Your instructions>
Leave out the pictures and copy everything else in the entries exactly.

********

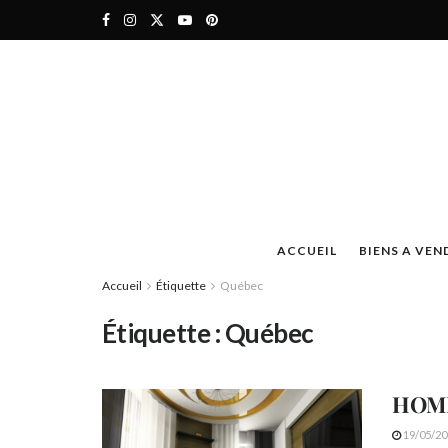
ACCUEIL
BIENS A VEN
Accueil
Étiquette
Québec
Étiquette :
Québec
HOME
19/05/20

********

Answer for this exercise>
ACCUEIL
BIENS A VEN
Accueil
Étiquette
Québec
Étiquette :
Québec
HOME
19/05/20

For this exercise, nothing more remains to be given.